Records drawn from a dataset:
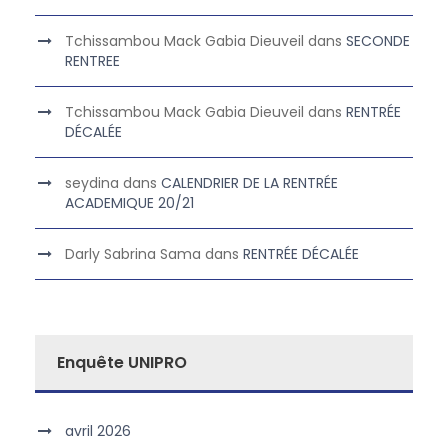
Tchissambou Mack Gabia Dieuveil
dans
SECONDE
RENTREE
Tchissambou Mack Gabia Dieuveil
dans
RENTRÉE
DÉCALÉE
seydina
dans
CALENDRIER DE LA RENTRÉE
ACADEMIQUE 20/21
Darly Sabrina Sama
dans
RENTRÉE DÉCALÉE
Enquête UNIPRO
avril 2026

### [WORK REQUIRED]
A single number is the answer: how many lines in the records above contain the word "RENTRÉE".

### [SOLUTION]
3